How to Win in the Aerospace Sector with Life Cycle Assessment

Innovation in the aerospace sector brings both direct and indirect technological benefits to humankind because these technologies are also adopted and/or repurposed in other sectors. As these technologies become more dominant in the market, their sustainability must also be considered. Life cycle assessment (LCA) helps you to identify the environmental hotspots of your system or product and empowers you to improve your designs early in their development, saving both resources and costs. In addition to crafting project proposals and funding applications to get your project off the ground, EurA AG can support you by conducting LCAs of products and systems and identifying at what stage improvements and savings can be made.

Sustainability in the Aerospace Sector and Benefits Beyond

Space can be utilised to benefit humans and meet future challenges on Earth. Possible applications include:

  • observing Earth;
  • telecommunications;
  • satellite navigation; and
  • commercialisation.

An important benefit of producing aerospace technologies and services is that they can and have been applied to solve non-aerospace problems. For instance, remote sensing has been used to quantify the association between malaria cases and rainfall, vegetation indices and temperature [1] in Ethiopia. The results informed public health decision-making. Another example is the use of satellite communications in the development of telemedicine. Thus, there is a wide-ranging potential for aerospace technologies to benefit both humankind and nature (through ecological sustainability).
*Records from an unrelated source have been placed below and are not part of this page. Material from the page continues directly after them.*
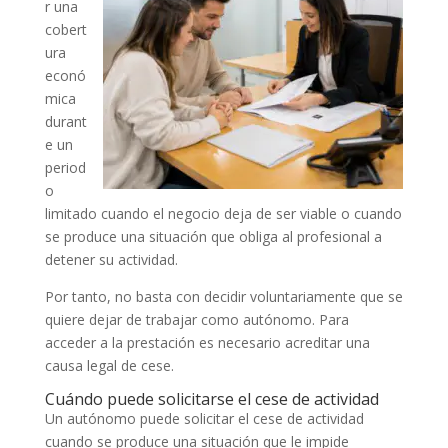
r una
cobert
ura
econó
mica
durant
e un
period
o
limitado cuando el negocio deja de ser viable o cuando
se produce una situación que obliga al profesional a
detener su actividad.
Por tanto, no basta con decidir voluntariamente que se
quiere dejar de trabajar como autónomo. Para
acceder a la prestación es necesario acreditar una
causa legal de cese.
Cuándo puede solicitarse el cese de actividad
Un autónomo puede solicitar el cese de actividad
cuando se produce una situación que le impide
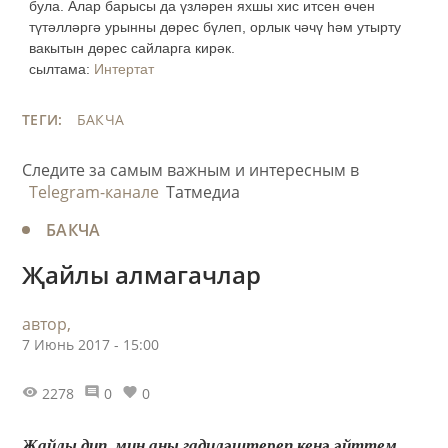
була. Алар барысы да үзләрен яхшы хис итсен өчен
түтәлләргә урынны дөрес бүлеп, орлык чәчү һәм утырту
вакытын дөрес сайларга кирәк.
сылтама:
Интертат
ТЕГИ:
БАКЧА
Следите за самым важным и интересным в
Telegram-канале
Татмедиа
БАКЧА
Җайлы алмагачлар
автор,
7 Июнь 2017 - 15:00
2278
0
0
Җайлы дип, мин аны гадиләштереп кенә әйттем,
However, to tackle climate challenges and cope with stakeholder’s requirements, the ecological sustainability of aerospace missions and technologies (equipment, components, materials) and optimisation potentials need to be quantified.

Life Cycle Assessment for the Aerospace Sector

Life Cycle Assessment (LCA) is a methodology for thoroughly evaluating the environmental impacts of your products, such as equipment and corresponding components, as well as the materials incorporated in these products. LCA is a structured, internationally standardized method based on ISO 14040/14044.

There are four phases of a LCA:

  1. defining its goal and scope
  2. inventorying the material and energy inputs and outputs of the system
  3. assessing the environmental impacts arising from the system
  4. the interpretation of these results.

Commonly studied environmental impact categories include climate change and mineral and metal resource use.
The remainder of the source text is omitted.